Wednesday 14 March 2012

Baby Loss Buddies

This whole baby loss experience (for want of a better word) can be pretty isolating. Sometimes I feel like I want to cut myself off from the rest of the world and hide in my house with the curtains drawn. In reality, and especially if I do want to start trying to get my life back, I appreciate that that is not practical.  I do need to have some interaction with the outside world.

My husband and I are really lucky. We have some great friends who have been hugely supportive throughout this whole ordeal and offer to meet up with us whenever we want - we only have to ask. Here's the problem....they all (and I mean ALL) have babies or are pregnant. Some of them even have more than one baby. One of them has two...and she's now pregnant with twins (now that's just plain greedy in my view).

I find it too painful to be around babies or pregnant people at the moment - I'm already in enough pain without actively seeking out more by surrounding myself with reminders of what we have lost. So, I pretty much don't have anyone to hang out with in the outside world.

I mentioned this to my counsellor and she said "you need to get some new friends". I laughed and thought she was joking. I mean,  I'm 31...where the hell am I going to go and pick up some new friends?  Everyone already has their friends by the time they hit 30. I can't exactly walk into a bar and go and sit at a table with a bunch of random strangers and ask them to play with me...did she not see Bree try and fail at that in Desperate Housewives last week?

Turns out she wasn't joking and she wasn't proposing I pick up some new mates in a bar. She wanted me to get a new, very special kind of friend - the Baby Loss Buddy.  A Baby Loss Buddy is someone who (as the name suggests) has also lost a baby and so has been through the same experience as you. They are in the unique position of being able to understand exactly how you feel - without you even saying it - as they have been there themselves. With them you can say anything. There is no filter on the conversation as they will not judge you. They understand. Completely understand.

This sounded like a great idea but the only problem was, where do you find yourself one of these Baby Loss Buddies? My counsellor suggested getting in touch with a help group like ARC or SANDS and asking if they could put me in touch with someone.  As it happened, I am already a member of the ARC online support forum and someone on there had asked if anyone in London fancied meeting up for coffee. So, I tentatively replied.

Last weekend four of us met up for brunch. I was incredibly nervous when I walked into the cafe. Since hiding away at home for the past five months I've lost a lot of confidence and so meeting old friends, let alone new ones, seemed really daunting. I was also a slightly worried that we might all be a bit depressed and that hanging out together might bum us out even more.
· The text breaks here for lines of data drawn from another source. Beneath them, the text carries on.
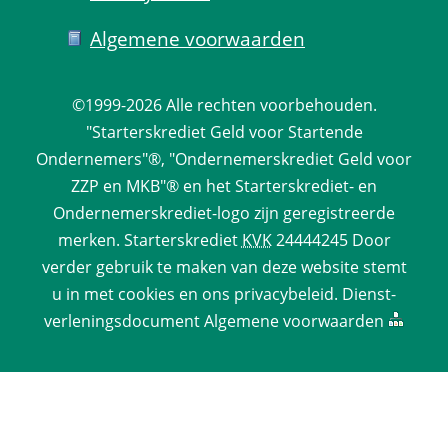
Algemene voorwaarden
©1999-2026 
Alle rechten voorbehouden.
 "Starterskrediet Geld voor Startende 
Ondernemers"®, "Ondernemerskrediet Geld voor 
ZZP en MKB"® en het Starterskrediet- en 
Ondernemerskrediet-logo zijn geregistreerde 
merken. 
Starterskrediet
 
KVK
 24444245 Door 
verder gebruik te maken van deze website stemt 
u in met cookies en ons 
privacy­beleid
. 
Dienst­
verlenings­document
 
Algemene voorwaarden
I needn't have worried. All three of the girls were so nice and within a few minutes we were all chatting away like old friends. So many of the things they said resonated with me and it was a relief just to know that how I feel is normal. That they feel that way too.  It's too early to tell yet whether we are the types of people who would be friends were it not for the fact that we have all lost babies but for now, just having that in common is enough for each of us.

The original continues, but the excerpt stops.